- Kamicë-Flakë Location within Albania
- Coordinates: 42°13′49″N 19°22′48″E﻿ / ﻿42.23028°N 19.38000°E
- Country: Albania
- County: Shkodër
- Municipality: Malësi e Madhe
- Administrative unit: Qendër

Population
- • Total: 957
- Time zone: UTC+1 (CET)
- • Summer (DST): UTC+2 (CEST)

= Kamicë-Flakë =

Kamicë-Flakë (Kamica-Flaka, Каменица) is a settlement in the former Qendër municipality, Shkodër County, northern Albania. At the 2015 local government reform it became part of the municipality Malësi e Madhe. It has a population of 957. For administrative purposes, it was grouped under the tribal region of Kastrati in the Ottoman period. Its area consists of two previously distinct settlements Kamicë (Kamica; alternatively known in its older form, Kamenicë, Kamenica) and Flakë (Flaka).

==History==
The location Kamenica appears uninhabited in the Venetian cadastre of the city of Shkodra in 1416–7. It was a location of 300 acres (1.2 km^{2}) that is described as partly arable, partly forest, partly used as grazing ground.
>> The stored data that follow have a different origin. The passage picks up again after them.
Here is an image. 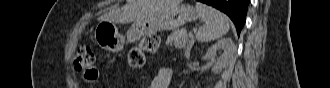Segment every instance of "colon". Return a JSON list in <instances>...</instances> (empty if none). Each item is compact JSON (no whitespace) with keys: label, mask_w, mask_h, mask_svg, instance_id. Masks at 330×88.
<instances>
[{"label":"colon","mask_w":330,"mask_h":88,"mask_svg":"<svg viewBox=\"0 0 330 88\" xmlns=\"http://www.w3.org/2000/svg\"><path fill=\"white\" fill-rule=\"evenodd\" d=\"M160 45L159 36L156 34L146 35L136 47L128 52V65L133 71H139L145 63L146 53H155ZM74 69L81 78L88 83H94L98 79V70L95 67V57L89 46H81L73 59Z\"/></svg>","instance_id":"1"}]
</instances>
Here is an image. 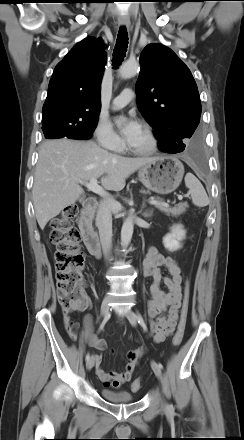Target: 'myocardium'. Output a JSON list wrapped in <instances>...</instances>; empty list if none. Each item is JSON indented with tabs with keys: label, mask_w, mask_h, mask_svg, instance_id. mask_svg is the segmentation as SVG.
<instances>
[{
	"label": "myocardium",
	"mask_w": 244,
	"mask_h": 440,
	"mask_svg": "<svg viewBox=\"0 0 244 440\" xmlns=\"http://www.w3.org/2000/svg\"><path fill=\"white\" fill-rule=\"evenodd\" d=\"M141 129L148 139V145L144 148H134L128 144V150L137 155H149L154 153L159 146L158 137L154 129L148 124H142Z\"/></svg>",
	"instance_id": "myocardium-1"
}]
</instances>
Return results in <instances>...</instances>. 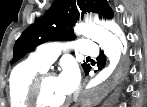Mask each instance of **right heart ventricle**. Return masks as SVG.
Listing matches in <instances>:
<instances>
[{
  "label": "right heart ventricle",
  "mask_w": 147,
  "mask_h": 107,
  "mask_svg": "<svg viewBox=\"0 0 147 107\" xmlns=\"http://www.w3.org/2000/svg\"><path fill=\"white\" fill-rule=\"evenodd\" d=\"M44 70L45 67L32 59L25 60L13 68L9 80V100L12 107H30L28 103L30 85Z\"/></svg>",
  "instance_id": "right-heart-ventricle-1"
}]
</instances>
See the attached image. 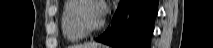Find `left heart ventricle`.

The rights of economic activity in this location belonged to the Tuzi tribe (fis). In the Ottoman defter of 1485 of the sanjak of Scutari the location isn't mentioned as either grazing ground or as part of a settlement.

In a work of Jovan Cvijić it was recorded that in Kamenicë (Каменица of the Kastrati region the majority of the population were Orthodox Serbs at the beginning of the 20th century. Today, the village is still inhabited by a Serb–Montenegrin community.

During the early 2010s linguists Klaus Steinke and Xhelal Ylli seeking to corroborate villages cited in past literature as being Slavic speaking carried out fieldwork in settlements of the area. Kamicë in the Shkodër area is one of a number of villages with a Slavophone population that speak a Montenegrin dialect. The village of Kamicë is almost deserted, with five or six minority Orthodox Montenegrin families left, alongside the few Albanian families.